Assignment: In the material below, find the line containing "Ausschöpfung" and the line containing "besoins : former", then reproduce exactly both of them and every line between, and nothing else.

====================

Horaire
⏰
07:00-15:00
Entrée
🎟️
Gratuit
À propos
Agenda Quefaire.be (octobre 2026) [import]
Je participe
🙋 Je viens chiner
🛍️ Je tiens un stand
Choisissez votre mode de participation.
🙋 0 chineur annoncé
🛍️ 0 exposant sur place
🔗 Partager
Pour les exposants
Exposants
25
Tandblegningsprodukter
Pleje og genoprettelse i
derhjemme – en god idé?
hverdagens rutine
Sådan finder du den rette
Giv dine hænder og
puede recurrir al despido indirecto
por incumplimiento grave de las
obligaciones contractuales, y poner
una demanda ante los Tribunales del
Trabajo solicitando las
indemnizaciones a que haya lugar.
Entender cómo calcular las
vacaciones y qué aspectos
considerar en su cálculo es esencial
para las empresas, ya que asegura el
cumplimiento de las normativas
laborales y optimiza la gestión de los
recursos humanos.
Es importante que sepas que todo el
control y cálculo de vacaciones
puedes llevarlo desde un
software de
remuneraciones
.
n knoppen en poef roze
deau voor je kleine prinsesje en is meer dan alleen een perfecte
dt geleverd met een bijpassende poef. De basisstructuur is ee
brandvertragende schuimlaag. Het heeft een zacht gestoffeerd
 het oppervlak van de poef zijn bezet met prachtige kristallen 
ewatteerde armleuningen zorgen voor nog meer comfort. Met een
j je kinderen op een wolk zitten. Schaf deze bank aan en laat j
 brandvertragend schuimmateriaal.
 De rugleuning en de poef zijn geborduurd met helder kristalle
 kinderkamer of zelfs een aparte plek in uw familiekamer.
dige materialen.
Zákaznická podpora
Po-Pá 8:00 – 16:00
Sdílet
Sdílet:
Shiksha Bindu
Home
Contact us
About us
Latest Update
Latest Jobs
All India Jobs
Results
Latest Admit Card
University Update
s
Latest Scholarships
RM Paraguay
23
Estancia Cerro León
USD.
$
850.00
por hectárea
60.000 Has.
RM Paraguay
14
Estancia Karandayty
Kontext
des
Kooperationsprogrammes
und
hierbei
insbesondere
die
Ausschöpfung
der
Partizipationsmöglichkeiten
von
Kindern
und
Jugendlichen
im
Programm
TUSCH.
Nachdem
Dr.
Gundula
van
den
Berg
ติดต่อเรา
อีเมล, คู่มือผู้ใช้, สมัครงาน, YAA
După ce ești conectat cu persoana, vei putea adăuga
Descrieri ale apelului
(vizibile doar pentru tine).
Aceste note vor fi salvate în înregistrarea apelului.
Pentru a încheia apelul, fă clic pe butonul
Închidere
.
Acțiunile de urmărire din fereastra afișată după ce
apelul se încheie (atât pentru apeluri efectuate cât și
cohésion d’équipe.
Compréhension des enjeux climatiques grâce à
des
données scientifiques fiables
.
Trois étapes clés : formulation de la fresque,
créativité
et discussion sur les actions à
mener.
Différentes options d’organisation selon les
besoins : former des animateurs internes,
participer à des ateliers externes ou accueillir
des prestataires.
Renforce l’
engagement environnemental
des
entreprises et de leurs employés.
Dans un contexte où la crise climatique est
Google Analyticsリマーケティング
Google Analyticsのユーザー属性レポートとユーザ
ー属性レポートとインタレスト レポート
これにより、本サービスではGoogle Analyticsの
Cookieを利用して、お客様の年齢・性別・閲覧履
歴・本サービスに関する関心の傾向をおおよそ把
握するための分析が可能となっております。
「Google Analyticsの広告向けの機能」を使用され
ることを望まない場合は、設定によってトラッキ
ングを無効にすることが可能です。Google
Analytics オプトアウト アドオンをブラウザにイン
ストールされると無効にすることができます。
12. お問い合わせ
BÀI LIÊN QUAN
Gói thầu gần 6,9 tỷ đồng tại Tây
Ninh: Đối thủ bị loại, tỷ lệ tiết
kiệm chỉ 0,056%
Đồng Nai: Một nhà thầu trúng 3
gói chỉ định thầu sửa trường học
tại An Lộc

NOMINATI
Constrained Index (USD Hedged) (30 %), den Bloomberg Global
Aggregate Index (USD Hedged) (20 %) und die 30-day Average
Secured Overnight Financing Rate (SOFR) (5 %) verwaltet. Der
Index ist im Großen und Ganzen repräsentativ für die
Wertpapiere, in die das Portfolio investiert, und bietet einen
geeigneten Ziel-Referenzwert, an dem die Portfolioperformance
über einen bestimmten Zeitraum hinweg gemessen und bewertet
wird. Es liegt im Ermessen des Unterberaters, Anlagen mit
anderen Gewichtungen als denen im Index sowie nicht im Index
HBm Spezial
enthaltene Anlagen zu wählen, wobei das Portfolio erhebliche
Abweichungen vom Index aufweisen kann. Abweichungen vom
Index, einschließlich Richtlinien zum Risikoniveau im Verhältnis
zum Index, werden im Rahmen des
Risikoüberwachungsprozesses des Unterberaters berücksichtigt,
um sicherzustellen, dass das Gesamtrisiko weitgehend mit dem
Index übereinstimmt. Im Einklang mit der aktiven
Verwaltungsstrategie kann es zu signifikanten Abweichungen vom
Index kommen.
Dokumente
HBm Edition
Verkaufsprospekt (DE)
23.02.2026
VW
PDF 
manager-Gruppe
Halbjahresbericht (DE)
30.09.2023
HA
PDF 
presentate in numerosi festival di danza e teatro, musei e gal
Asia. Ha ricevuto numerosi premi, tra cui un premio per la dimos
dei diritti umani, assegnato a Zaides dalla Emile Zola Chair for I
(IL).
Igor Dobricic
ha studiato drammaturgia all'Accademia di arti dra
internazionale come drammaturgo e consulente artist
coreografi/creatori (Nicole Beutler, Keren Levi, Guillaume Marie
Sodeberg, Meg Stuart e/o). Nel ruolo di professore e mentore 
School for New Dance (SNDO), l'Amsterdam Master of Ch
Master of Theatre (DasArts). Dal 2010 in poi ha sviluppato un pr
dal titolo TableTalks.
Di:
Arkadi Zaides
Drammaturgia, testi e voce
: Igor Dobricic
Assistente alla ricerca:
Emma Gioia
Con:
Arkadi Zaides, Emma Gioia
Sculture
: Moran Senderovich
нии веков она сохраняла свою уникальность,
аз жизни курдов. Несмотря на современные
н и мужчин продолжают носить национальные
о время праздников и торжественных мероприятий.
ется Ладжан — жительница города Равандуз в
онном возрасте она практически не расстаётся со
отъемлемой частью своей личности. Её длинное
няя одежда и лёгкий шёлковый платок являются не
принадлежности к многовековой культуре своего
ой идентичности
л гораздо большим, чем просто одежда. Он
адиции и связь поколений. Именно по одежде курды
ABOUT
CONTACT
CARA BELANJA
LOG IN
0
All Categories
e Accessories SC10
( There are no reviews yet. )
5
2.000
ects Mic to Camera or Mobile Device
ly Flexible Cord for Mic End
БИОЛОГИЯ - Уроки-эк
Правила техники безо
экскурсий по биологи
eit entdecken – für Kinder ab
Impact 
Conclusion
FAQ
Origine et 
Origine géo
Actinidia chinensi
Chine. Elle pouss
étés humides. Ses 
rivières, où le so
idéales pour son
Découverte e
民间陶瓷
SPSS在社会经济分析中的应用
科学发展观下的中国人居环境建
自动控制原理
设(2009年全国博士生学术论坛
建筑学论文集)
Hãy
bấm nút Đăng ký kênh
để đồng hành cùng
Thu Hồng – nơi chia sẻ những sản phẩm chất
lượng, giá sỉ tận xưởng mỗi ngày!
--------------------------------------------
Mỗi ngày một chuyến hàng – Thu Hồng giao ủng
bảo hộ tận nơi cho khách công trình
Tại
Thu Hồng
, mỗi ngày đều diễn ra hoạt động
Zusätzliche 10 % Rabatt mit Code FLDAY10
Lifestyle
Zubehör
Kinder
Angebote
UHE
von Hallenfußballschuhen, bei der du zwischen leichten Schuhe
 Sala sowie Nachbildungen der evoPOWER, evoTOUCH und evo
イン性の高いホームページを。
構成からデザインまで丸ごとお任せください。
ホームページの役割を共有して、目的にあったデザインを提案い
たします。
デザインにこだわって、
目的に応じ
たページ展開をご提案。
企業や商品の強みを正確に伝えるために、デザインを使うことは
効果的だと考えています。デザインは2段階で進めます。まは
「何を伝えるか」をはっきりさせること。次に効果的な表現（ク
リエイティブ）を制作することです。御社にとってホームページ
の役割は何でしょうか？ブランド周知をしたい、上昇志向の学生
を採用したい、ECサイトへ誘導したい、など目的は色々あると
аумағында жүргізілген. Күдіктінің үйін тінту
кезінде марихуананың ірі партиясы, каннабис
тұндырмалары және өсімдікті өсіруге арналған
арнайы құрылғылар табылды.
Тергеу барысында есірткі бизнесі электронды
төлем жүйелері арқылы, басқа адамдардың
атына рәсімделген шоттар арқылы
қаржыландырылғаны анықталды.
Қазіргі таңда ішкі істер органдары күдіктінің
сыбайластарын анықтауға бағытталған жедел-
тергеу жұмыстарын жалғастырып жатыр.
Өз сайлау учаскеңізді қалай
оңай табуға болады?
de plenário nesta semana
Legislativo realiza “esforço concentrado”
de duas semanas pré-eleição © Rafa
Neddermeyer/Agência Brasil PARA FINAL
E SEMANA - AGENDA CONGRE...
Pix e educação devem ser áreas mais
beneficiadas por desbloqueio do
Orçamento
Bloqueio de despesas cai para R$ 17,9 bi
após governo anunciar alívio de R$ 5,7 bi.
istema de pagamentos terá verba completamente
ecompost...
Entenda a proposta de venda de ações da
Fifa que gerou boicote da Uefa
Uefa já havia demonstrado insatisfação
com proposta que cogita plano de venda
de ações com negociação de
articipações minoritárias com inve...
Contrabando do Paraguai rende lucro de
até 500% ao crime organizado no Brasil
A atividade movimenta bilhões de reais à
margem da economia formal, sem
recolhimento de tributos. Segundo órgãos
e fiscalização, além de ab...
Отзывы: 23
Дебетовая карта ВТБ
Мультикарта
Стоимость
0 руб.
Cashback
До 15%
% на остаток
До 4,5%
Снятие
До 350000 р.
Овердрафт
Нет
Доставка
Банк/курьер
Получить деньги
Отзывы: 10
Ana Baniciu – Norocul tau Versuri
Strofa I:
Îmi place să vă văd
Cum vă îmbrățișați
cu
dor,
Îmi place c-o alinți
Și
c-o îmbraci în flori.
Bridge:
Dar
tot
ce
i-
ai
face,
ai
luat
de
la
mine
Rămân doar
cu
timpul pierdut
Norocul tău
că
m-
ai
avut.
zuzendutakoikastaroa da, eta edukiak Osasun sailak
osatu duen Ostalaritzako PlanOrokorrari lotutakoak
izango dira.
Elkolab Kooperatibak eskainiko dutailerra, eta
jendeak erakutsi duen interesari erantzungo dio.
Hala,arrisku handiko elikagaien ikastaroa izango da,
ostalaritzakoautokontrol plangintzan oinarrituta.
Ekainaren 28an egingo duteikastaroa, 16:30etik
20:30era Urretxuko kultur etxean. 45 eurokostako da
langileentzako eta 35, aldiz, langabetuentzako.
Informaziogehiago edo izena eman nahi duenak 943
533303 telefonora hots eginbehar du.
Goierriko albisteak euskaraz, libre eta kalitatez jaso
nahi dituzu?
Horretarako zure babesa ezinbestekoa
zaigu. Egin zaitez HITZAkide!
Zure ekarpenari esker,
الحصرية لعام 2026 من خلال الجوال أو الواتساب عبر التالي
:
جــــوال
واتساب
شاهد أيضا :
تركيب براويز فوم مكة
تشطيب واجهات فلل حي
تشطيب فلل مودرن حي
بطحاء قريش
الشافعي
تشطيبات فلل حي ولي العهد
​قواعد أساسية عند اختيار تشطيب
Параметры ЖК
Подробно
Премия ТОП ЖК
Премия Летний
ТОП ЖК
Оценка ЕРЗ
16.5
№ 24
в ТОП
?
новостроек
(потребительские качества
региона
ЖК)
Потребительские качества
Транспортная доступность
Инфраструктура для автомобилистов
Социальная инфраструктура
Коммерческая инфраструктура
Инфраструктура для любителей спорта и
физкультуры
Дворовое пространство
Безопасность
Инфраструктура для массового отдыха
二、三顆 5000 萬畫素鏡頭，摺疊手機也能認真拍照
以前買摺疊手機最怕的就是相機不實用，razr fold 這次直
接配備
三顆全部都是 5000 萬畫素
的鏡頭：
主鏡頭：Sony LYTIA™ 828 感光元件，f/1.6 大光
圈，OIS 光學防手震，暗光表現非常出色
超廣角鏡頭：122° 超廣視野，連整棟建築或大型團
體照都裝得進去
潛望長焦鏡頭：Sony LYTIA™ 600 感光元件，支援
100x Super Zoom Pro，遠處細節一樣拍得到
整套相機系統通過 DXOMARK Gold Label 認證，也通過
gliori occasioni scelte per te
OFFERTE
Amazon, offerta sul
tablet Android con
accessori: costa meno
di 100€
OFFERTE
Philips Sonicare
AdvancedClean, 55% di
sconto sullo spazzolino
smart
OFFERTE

====================

Answer space:
Ausschöpfung
der
Partizipationsmöglichkeiten
von
Kindern
und
Jugendlichen
im
Programm
TUSCH.
Nachdem
Dr.
Gundula
van
den
Berg
ติดต่อเรา
อีเมล, คู่มือผู้ใช้, สมัครงาน, YAA
După ce ești conectat cu persoana, vei putea adăuga
Descrieri ale apelului
(vizibile doar pentru tine).
Aceste note vor fi salvate în înregistrarea apelului.
Pentru a încheia apelul, fă clic pe butonul
Închidere
.
Acțiunile de urmărire din fereastra afișată după ce
apelul se încheie (atât pentru apeluri efectuate cât și
cohésion d’équipe.
Compréhension des enjeux climatiques grâce à
des
données scientifiques fiables
.
Trois étapes clés : formulation de la fresque,
créativité
et discussion sur les actions à
mener.
Différentes options d’organisation selon les
besoins : former des animateurs internes,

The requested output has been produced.